_WHAT TO DO:_ From the entries that follow, reproduce exactly and only the lines from the line with "Posted on October 4, 2024 by Stagejoe" to the line with "fraction were greater", endpoints included.

_LISTED ENTRIES:_
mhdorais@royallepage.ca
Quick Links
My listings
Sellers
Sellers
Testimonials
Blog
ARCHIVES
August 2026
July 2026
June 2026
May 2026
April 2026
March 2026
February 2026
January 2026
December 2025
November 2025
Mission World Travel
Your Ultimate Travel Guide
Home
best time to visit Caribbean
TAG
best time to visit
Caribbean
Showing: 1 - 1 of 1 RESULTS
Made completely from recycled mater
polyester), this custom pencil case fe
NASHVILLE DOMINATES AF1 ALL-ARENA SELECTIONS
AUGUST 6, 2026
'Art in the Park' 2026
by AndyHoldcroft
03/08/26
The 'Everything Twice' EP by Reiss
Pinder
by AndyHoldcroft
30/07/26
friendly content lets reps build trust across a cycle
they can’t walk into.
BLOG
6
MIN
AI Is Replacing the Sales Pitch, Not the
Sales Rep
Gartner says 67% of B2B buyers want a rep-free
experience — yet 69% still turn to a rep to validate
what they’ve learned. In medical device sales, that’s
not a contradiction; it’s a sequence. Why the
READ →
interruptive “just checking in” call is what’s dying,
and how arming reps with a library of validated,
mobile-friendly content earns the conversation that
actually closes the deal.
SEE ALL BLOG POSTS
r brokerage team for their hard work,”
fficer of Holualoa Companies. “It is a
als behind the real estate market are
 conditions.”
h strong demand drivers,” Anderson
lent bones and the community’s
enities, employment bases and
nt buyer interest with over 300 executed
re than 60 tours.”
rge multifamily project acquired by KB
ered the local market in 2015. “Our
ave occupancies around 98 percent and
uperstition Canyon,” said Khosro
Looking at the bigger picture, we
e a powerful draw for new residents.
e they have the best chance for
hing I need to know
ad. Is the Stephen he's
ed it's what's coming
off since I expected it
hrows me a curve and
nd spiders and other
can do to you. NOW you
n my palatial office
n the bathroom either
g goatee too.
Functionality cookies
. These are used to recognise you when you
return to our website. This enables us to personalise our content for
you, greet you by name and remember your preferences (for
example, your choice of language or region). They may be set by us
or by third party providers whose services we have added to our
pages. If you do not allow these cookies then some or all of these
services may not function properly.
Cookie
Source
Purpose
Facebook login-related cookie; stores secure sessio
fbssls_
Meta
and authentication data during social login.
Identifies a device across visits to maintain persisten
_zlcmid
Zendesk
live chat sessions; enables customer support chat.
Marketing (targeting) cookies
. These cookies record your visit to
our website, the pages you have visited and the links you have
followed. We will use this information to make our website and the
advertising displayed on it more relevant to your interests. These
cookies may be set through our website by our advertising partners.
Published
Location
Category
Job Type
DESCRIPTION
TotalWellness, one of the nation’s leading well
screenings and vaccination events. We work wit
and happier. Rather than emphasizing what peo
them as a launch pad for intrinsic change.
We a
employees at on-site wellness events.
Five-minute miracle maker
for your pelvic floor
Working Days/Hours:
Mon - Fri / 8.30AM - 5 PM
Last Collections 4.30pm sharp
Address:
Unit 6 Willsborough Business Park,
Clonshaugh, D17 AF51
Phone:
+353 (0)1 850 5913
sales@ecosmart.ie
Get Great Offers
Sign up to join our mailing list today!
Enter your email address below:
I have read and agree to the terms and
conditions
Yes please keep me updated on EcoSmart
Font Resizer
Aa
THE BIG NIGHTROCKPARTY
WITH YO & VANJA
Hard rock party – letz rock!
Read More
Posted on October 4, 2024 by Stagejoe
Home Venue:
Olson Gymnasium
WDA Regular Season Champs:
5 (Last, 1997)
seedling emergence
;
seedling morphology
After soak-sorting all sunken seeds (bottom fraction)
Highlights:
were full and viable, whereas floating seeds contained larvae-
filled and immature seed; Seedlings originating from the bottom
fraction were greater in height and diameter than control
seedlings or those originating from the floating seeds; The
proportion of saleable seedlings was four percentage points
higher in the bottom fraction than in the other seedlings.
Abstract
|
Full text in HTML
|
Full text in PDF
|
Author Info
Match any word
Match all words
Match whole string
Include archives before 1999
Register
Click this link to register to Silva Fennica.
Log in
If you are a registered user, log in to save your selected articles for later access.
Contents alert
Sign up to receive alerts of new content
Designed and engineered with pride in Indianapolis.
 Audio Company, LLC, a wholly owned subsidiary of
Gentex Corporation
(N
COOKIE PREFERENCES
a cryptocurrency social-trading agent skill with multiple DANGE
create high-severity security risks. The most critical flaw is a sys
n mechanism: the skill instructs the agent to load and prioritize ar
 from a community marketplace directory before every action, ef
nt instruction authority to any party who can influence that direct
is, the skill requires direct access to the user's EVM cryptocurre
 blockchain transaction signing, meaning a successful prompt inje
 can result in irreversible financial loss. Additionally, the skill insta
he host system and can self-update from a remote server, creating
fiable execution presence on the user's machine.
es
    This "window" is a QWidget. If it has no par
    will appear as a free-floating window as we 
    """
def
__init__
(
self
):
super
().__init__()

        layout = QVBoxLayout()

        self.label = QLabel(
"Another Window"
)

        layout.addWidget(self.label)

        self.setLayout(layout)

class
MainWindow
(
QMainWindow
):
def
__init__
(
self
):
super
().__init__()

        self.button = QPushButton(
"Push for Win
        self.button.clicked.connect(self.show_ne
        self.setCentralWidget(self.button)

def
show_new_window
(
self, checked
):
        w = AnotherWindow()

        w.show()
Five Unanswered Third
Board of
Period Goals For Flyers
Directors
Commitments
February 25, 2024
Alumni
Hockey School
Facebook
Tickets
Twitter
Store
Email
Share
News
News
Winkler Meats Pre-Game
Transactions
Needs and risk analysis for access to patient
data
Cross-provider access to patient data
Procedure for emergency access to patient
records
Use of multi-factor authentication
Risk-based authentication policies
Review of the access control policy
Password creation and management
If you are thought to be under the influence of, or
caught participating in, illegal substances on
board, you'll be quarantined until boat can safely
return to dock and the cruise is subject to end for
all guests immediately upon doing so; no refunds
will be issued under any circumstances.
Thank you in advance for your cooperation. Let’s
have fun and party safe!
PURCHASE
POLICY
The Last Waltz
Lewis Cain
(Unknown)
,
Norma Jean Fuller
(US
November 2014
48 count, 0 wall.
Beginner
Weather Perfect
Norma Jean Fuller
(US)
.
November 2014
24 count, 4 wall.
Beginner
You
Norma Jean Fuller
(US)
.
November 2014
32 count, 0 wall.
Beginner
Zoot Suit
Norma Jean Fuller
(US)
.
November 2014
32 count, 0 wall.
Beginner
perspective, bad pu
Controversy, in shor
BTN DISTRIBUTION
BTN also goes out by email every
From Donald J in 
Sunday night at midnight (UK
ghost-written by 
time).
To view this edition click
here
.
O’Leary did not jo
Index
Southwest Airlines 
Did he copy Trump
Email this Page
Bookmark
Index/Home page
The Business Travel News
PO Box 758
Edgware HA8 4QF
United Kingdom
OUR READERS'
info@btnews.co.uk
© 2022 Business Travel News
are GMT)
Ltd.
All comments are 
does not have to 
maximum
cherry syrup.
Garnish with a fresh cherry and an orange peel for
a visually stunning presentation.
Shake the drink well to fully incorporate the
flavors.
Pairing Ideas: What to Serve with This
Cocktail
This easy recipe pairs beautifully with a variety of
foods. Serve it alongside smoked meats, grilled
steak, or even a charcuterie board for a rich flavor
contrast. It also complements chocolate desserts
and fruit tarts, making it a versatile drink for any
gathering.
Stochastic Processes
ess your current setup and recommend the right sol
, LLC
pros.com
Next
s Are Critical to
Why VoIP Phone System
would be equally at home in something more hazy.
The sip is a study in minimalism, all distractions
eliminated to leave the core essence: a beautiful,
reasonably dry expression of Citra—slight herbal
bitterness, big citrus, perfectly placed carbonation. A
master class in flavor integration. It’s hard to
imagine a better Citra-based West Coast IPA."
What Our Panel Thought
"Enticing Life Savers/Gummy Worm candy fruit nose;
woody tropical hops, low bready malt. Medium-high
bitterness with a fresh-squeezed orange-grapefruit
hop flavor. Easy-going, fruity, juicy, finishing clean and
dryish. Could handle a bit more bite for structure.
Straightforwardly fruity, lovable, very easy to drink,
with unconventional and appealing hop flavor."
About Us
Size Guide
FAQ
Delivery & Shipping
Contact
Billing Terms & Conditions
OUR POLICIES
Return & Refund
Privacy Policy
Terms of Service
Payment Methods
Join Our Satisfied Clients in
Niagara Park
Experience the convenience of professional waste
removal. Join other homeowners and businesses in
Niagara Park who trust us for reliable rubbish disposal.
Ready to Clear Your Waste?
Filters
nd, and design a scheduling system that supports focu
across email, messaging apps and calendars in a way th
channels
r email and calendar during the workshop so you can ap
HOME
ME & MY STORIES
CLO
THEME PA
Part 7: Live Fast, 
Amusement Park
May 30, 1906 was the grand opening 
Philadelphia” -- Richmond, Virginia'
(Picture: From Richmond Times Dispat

_RESPONSE FOR THIS EXERCISE:_
Posted on October 4, 2024 by Stagejoe
Home Venue:
Olson Gymnasium
WDA Regular Season Champs:
5 (Last, 1997)
seedling emergence
;
seedling morphology
After soak-sorting all sunken seeds (bottom fraction)
Highlights:
were full and viable, whereas floating seeds contained larvae-
filled and immature seed; Seedlings originating from the bottom
fraction were greater in height and diameter than control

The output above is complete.